THE TASK: In the entries that follow, find each line with the word "Lundagård" and copy it.

DATA SECTION:
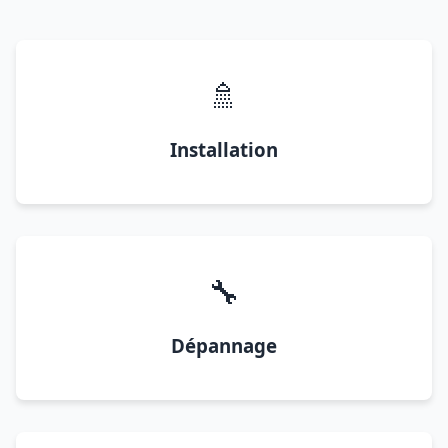
🚿
Installation
🔧
Dépannage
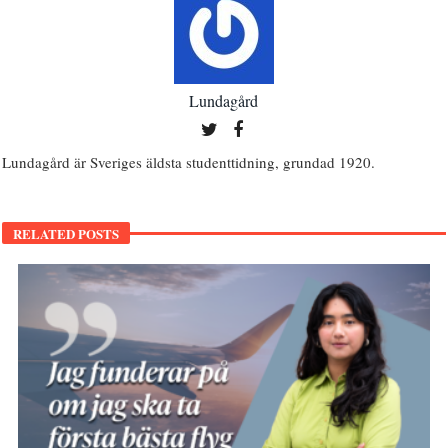
Lundagård
Lundagård är Sveriges äldsta studenttidning, grundad 1920.
RELATED POSTS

RESPONSE AREA:
Lundagård
Lundagård är Sveriges äldsta studenttidning, grundad 1920.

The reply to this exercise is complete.